Exercise brief:
Leave out the images and return all the data word for word.

Given data:
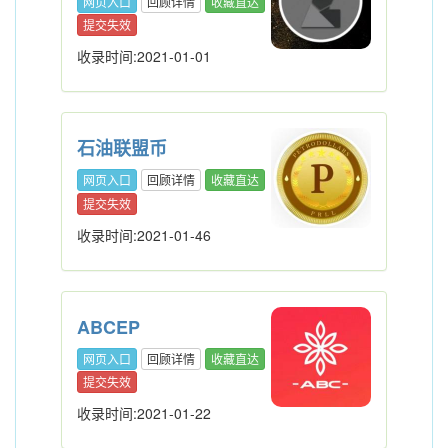
网页入口
回顾详情
收藏直达
提交失效
收录时间:2021-01-01
石油联盟币
网页入口
回顾详情
收藏直达
提交失效
收录时间:2021-01-46
ABCEP
网页入口
回顾详情
收藏直达
提交失效
收录时间:2021-01-22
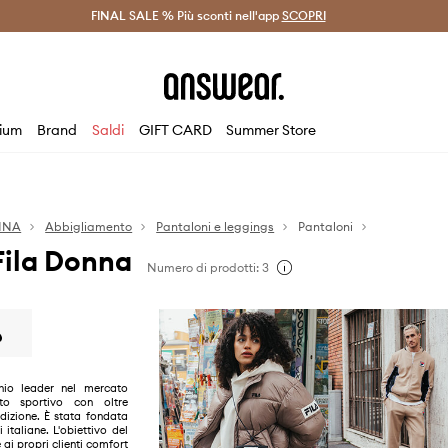
on Answear Club >
FINAL SALE % Più sconti nell'app
Spedizione entro 24 ore >
SCOPRI
-20% di scont
ium
Brand
Saldi
GIFT CARD
Summer Store
NNA
Abbigliamento
Pantaloni e leggings
Pantaloni
Fila Donna
Numero di prodotti: 3
hio leader nel mercato
nto sportivo con oltre
adizione. È stata fondata
i italiane. L'obiettivo del
 ai propri clienti comfort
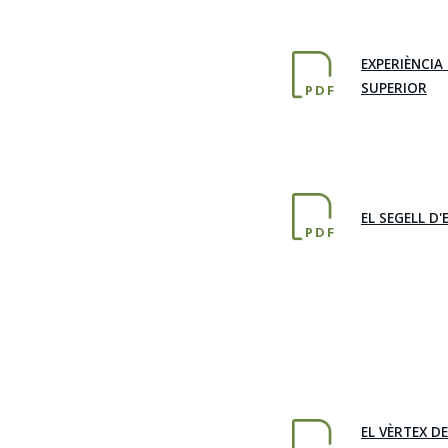
EXPERIÈNCI
SUPERIOR
PDF
EL SEGELL D
PDF
EL VÈRTEX D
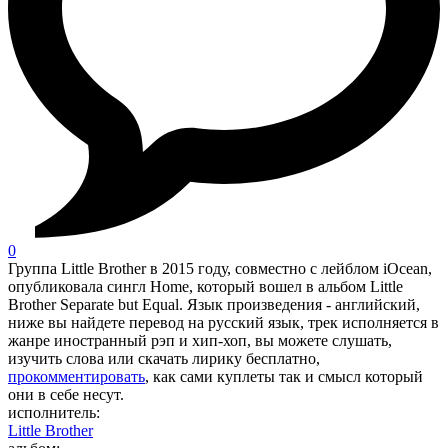
0
Группа Little Brother в 2015 году, совместно с лейблом iOcean,
опубликовала сингл Home, который вошел в альбом Little
Brother Separate but Equal. Язык произведения - английский,
ниже вы найдете перевод на русский язык, трек исполняется в
жанре иностранный рэп и хип-хоп, вы можете слушать,
изучить слова или скачать лирику бесплатно,
прокомментировать
, как сами куплеты так и смысл который
они в себе несут.
исполнитель:
Little Brother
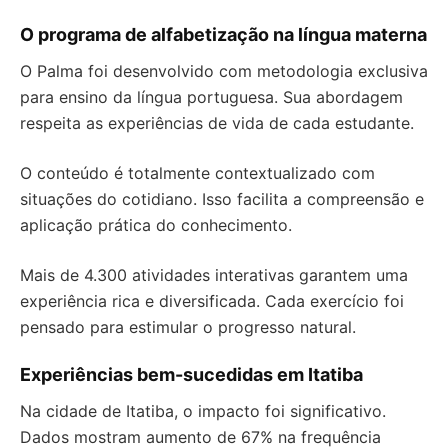
O programa de alfabetização na língua materna
O Palma foi desenvolvido com metodologia exclusiva
para ensino da língua portuguesa. Sua abordagem
respeita as experiências de vida de cada estudante.
O conteúdo é totalmente contextualizado com
situações do cotidiano. Isso facilita a compreensão e
aplicação prática do conhecimento.
Mais de 4.300 atividades interativas garantem uma
experiência rica e diversificada. Cada exercício foi
pensado para estimular o progresso natural.
Experiências bem-sucedidas em Itatiba
Na cidade de Itatiba, o impacto foi significativo.
Dados mostram aumento de 67% na frequência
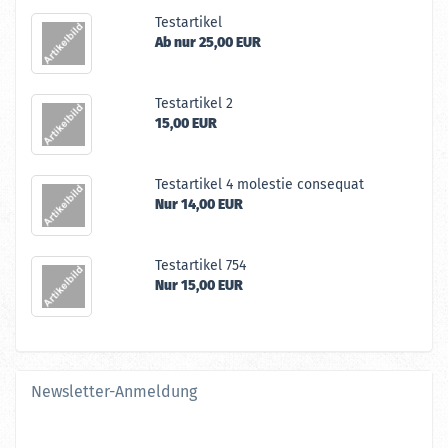
Te­st­ar­ti­kel
Ab nur 25,00 EUR
Te­st­ar­ti­kel 2
15,00 EUR
Te­st­ar­ti­kel 4 mo­lestie con­se­quat
Nur 14,00 EUR
Te­st­ar­ti­kel 754
Nur 15,00 EUR
Newsletter-Anmeldung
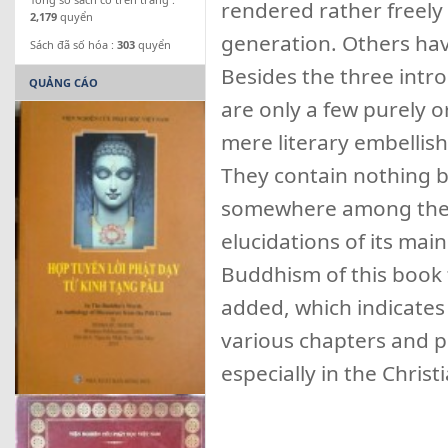
rendered rather freely 
2,179
quyển
generation. Others hav
Sách đã số hóa :
303
quyển
Besides the three intr
QUẢNG CÁO
are only a few purely o
mere literary embellis
They contain nothing b
somewhere among the t
elucidations of its mai
Buddhism of this book 
added, which indicates 
various chapters and p
especially in the Chris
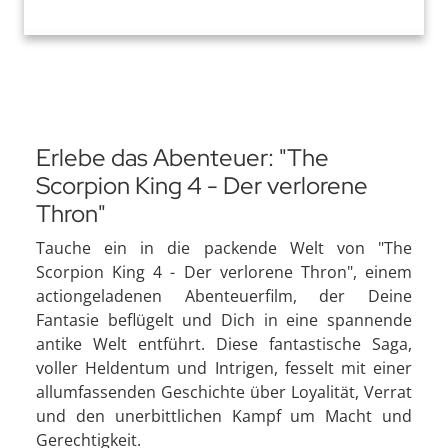
Erlebe das Abenteuer: "The
Scorpion King 4 - Der verlorene
Thron"
Tauche ein in die packende Welt von "The
Scorpion King 4 - Der verlorene Thron", einem
actiongeladenen Abenteuerfilm, der Deine
Fantasie beflügelt und Dich in eine spannende
antike Welt entführt. Diese fantastische Saga,
voller Heldentum und Intrigen, fesselt mit einer
allumfassenden Geschichte über Loyalität, Verrat
und den unerbittlichen Kampf um Macht und
Gerechtigkeit.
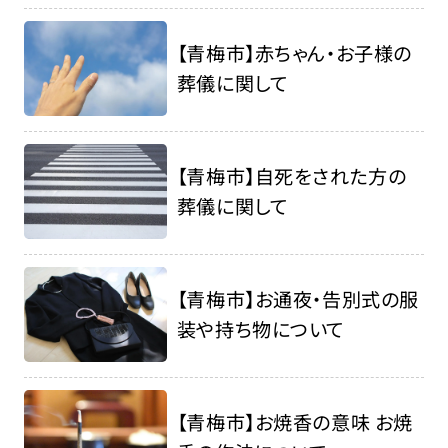
【青梅市】赤ちゃん・お子様の
葬儀に関して
【青梅市】自死をされた方の
葬儀に関して
【青梅市】お通夜・告別式の服
装や持ち物について
【青梅市】お焼香の意味 お焼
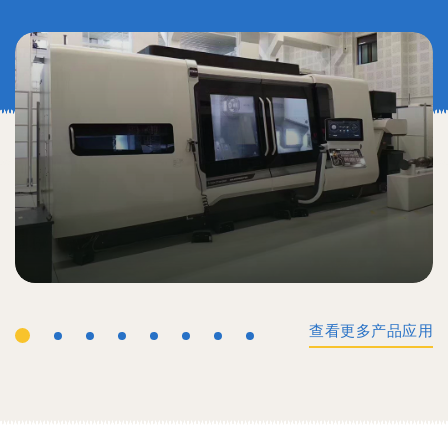
查看更多产品应用
工业机械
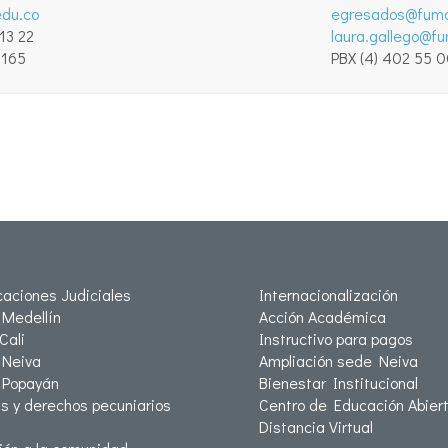
du.co
egresados@fumc
 13 22
laura.gallego@f
.165
PBX (4) 402 55 0
icaciones Judiciales
Internacionalización
Medellín
Acción Académica
Cali
Instructivo para pagos
Neiva
Ampliación sede Neiva
 Popayán
Bienestar Institucional
as y derechos pecuniarios
Centro de Educación Abiert
Distancia Virtual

Answer to this problem:
网页入口
回顾详情
收藏直达
提交失效
收录时间:2021-01-01
石油联盟币
网页入口
回顾详情
收藏直达
提交失效
收录时间:2021-01-46
ABCEP
网页入口
回顾详情
收藏直达
提交失效
收录时间:2021-01-22
on Answear Club >
FINAL SALE % Più sconti nell'app
Spedizione entro 24 ore >
SCOPRI
-20% di scont
ium
Brand
Saldi
GIFT CARD
Summer Store
NNA
Abbigliamento
Pantaloni e leggings
Pantaloni
Fila Donna
Numero di prodotti: 3
hio leader nel mercato
nto sportivo con oltre
adizione. È stata fondata
i italiane. L'obiettivo del
 ai propri clienti comfort
EXPERIÈNCI
SUPERIOR
PDF
EL SEGELL D
PDF
EL VÈRTEX D
0
Группа Little Brother в 2015 году, совместно с лейблом iOcean,
опубликовала сингл Home, который вошел в альбом Little
Brother Separate but Equal. Язык произведения - английский,
ниже вы найдете перевод на русский язык, трек исполняется в
жанре иностранный рэп и хип-хоп, вы можете слушать,
изучить слова или скачать лирику бесплатно,
прокомментировать
, как сами куплеты так и смысл который
они в себе несут.
исполнитель:
Little Brother
O programa de alfabetização na língua materna
O Palma foi desenvolvido com metodologia exclusiva
para ensino da língua portuguesa. Sua abordagem
respeita as experiências de vida de cada estudante.
O conteúdo é totalmente contextualizado com
situações do cotidiano. Isso facilita a compreensão e
aplicação prática do conhecimento.
Mais de 4.300 atividades interativas garantem uma
experiência rica e diversificada. Cada exercício foi
pensado para estimular o progresso natural.
Experiências bem-sucedidas em Itatiba
Na cidade de Itatiba, o impacto foi significativo.
Dados mostram aumento de 67% na frequência
Te­st­ar­ti­kel
Ab nur 25,00 EUR
Te­st­ar­ti­kel 2
15,00 EUR
Te­st­ar­ti­kel 4 mo­lestie con­se­quat
Nur 14,00 EUR
Te­st­ar­ti­kel 754
Nur 15,00 EUR
Newsletter-Anmeldung
rendered rather freely 
2,179
quyển
generation. Others hav
Sách đã số hóa :
303
quyển
Besides the three intr
QUẢNG CÁO
are only a few purely o
mere literary embellis
They contain nothing b
somewhere among the t
elucidations of its mai
Buddhism of this book 
added, which indicates 
various chapters and p
especially in the Chris
Erlebe das Abenteuer: "The
Scorpion King 4 - Der verlorene
Thron"
Tauche ein in die packende Welt von "The
Scorpion King 4 - Der verlorene Thron", einem
actiongeladenen Abenteuerfilm, der Deine
Fantasie beflügelt und Dich in eine spannende
antike Welt entführt. Diese fantastische Saga,
voller Heldentum und Intrigen, fesselt mit einer
allumfassenden Geschichte über Loyalität, Verrat
und den unerbittlichen Kampf um Macht und
Gerechtigkeit.
【青梅市】赤ちゃん・お子様の
葬儀に関して
【青梅市】自死をされた方の
葬儀に関して
【青梅市】お通夜・告別式の服
装や持ち物について
【青梅市】お焼香の意味 お焼
查看更多产品应用
工业机械
du.co
egresados@fumc
 13 22
laura.gallego@f
.165
PBX (4) 402 55 0
icaciones Judiciales
Internacionalización
Medellín
Acción Académica
Cali
Instructivo para pagos
Neiva
Ampliación sede Neiva
 Popayán
Bienestar Institucional
as y derechos pecuniarios
Centro de Educación Abiert
Distancia Virtual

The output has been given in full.